**Your objective:** Below are records to be repeated exactly. Leave their pictures behind.

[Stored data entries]

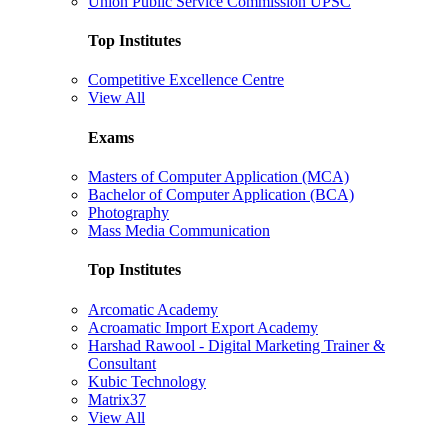
Union Public Service Commission UPSC
Top Institutes
Competitive Excellence Centre
View All
Exams
Masters of Computer Application (MCA)
Bachelor of Computer Application (BCA)
Photography
Mass Media Communication
Top Institutes
Arcomatic Academy
Acroamatic Import Export Academy
Harshad Rawool - Digital Marketing Trainer &
Consultant
Kubic Technology
Matrix37
View All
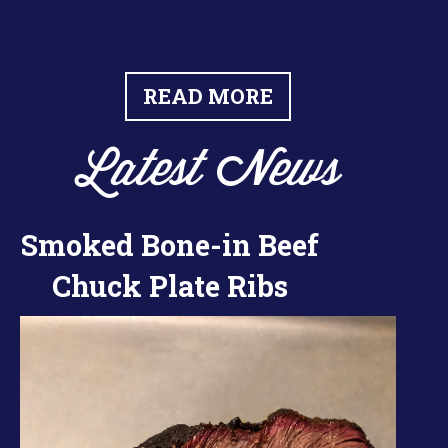
READ MORE
Latest News
Smoked Bone-in Beef
Chuck Plate Ribs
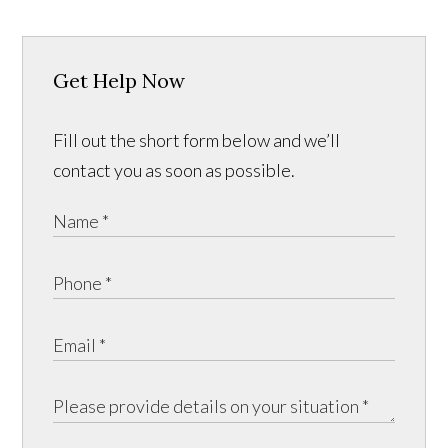
Get Help Now
Fill out the short form below and we’ll
contact you as soon as possible.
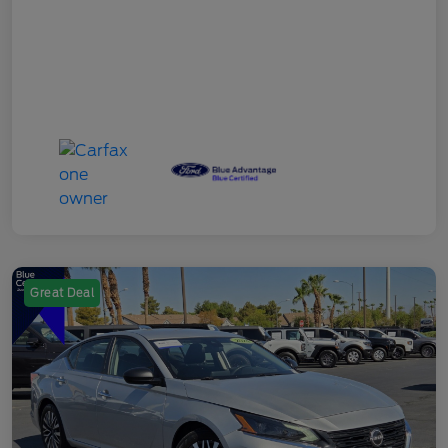
Great Deal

**Written solution:**
Union Public Service Commission UPSC
Top Institutes
Competitive Excellence Centre
View All
Exams
Masters of Computer Application (MCA)
Bachelor of Computer Application (BCA)
Photography
Mass Media Communication
Top Institutes
Arcomatic Academy
Acroamatic Import Export Academy
Harshad Rawool - Digital Marketing Trainer &
Consultant
Kubic Technology
Matrix37
View All
READ MORE
Latest News
Smoked Bone-in Beef
Chuck Plate Ribs
Get Help Now
Fill out the short form below and we’ll
contact you as soon as possible.
Great Deal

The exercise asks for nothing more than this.